Given the perfect weather, it was no surprise to read that South Beach—a twenty minute drive away, albeit one I hardly ever make unless I have out of town visitors—is “in” again: Journeys: South Beach: From Hot to Cold, Back to Hot Again.
FOR the past few years, the word has gone out among the fashionable set: South Beach is so over. The litany of complaints piled up as this high-profile strip of Miami Beach seemingly fell victim to its own success. The place was too crowded. The traffic impossible. The hotel service inept. Ocean Drive now a fraternity-house nightmare of sports bars, fuzzy navels and hot body contests—a “South Street Seaport for tourists,” in the words of Brett Sokol, a columnist for New Times, a Miami weekly.

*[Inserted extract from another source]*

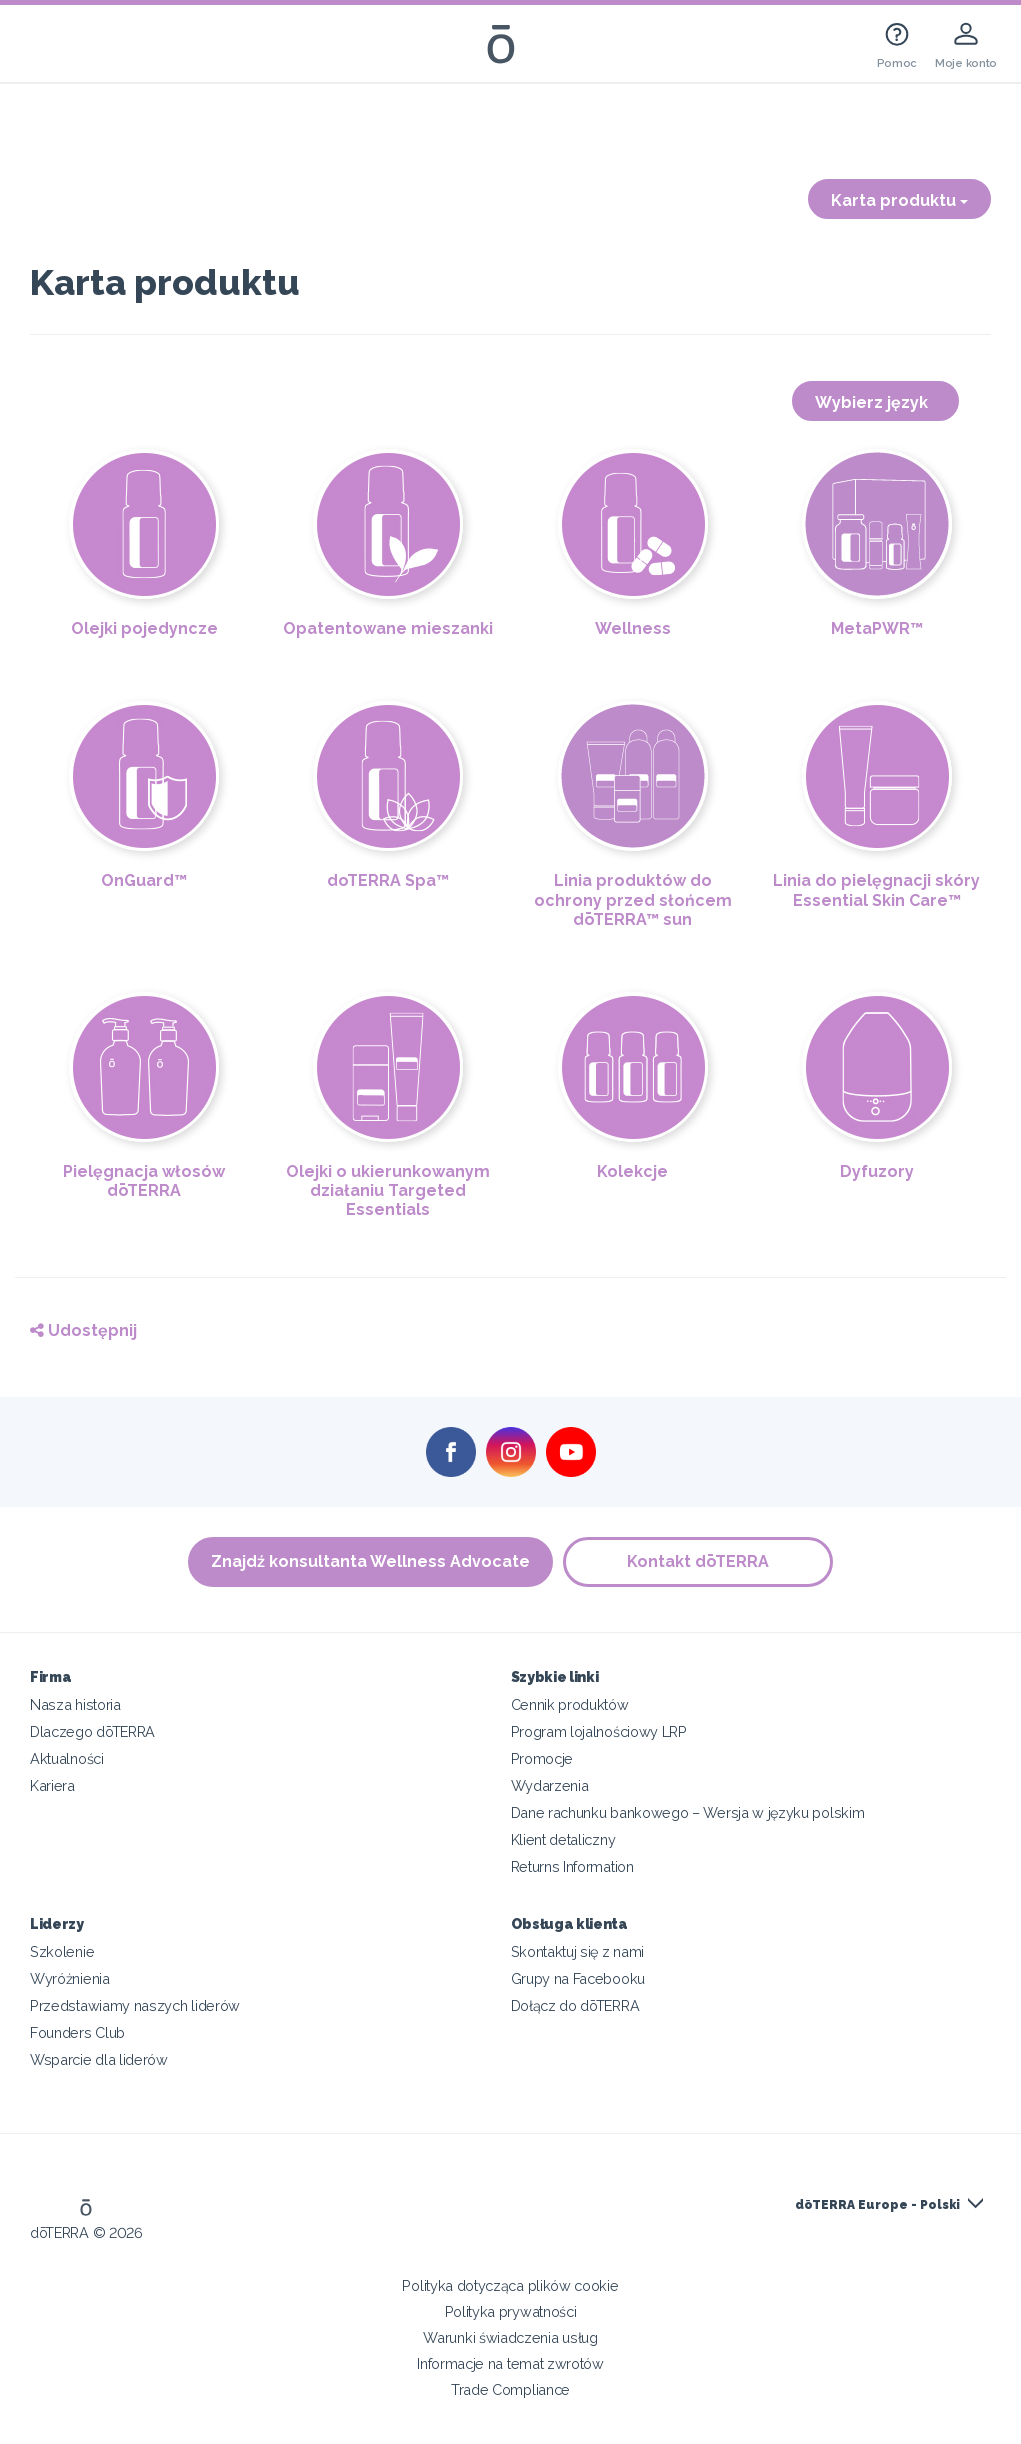 The image size is (1021, 2444). What do you see at coordinates (75, 1704) in the screenshot?
I see `Nasza historia` at bounding box center [75, 1704].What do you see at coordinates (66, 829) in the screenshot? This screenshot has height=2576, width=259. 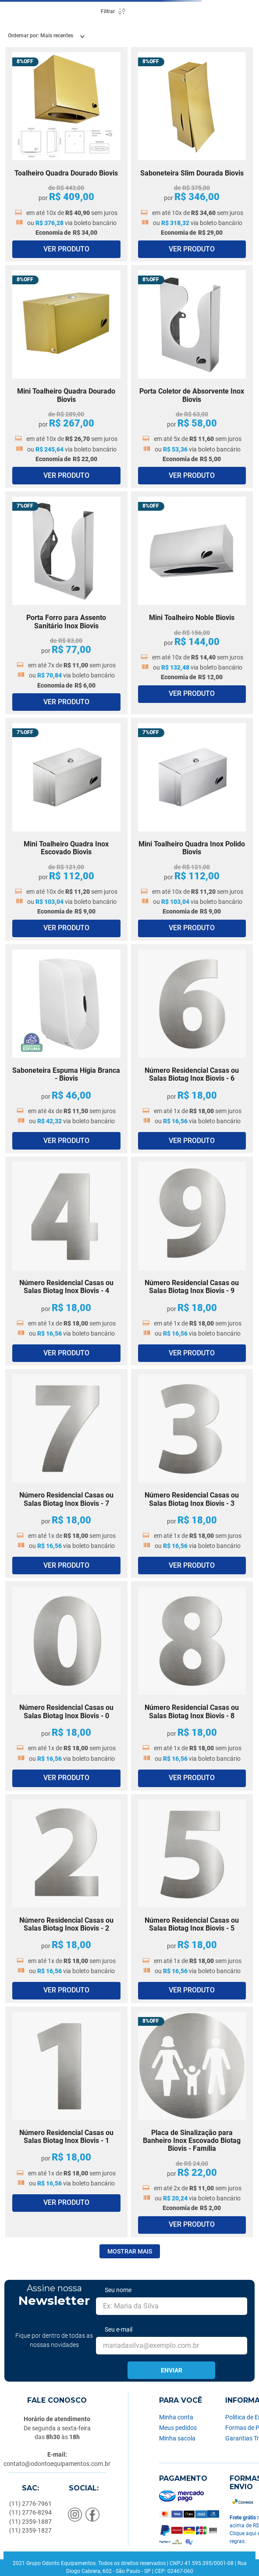 I see `[Mini Toalheiro Quadra Inox Escovado Biovis]` at bounding box center [66, 829].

And thus the hip crowd moved on in search of the new South Beach. But what were the alternatives? Rio? It's where the beautiful people are flocking, to be sure, but not for a weekend getaway. St. Bart's? No direct flights and prohibitively expensive once you get there. Jamaica? You're chained to your resort because of local crime and the lack of good restaurants. Puerto Rico? Fine for one visit to the Water Club, but that's it. The much-touted Fort Lauderdale? You've got to be kidding.
So, like swallows to Capistrano, the hipsters are returning to South Beach. And greeting them are signs that South Beach's glory days are indeed far from over, that the “new South Beach” may, in fact, be South Beach itself.
Course what they don't know is that we too are in for a cold spell—they say it could get down to the mid-fourties tomorrow night! Which is actually good because if I don't run the heater at least once a year it gets real smelly.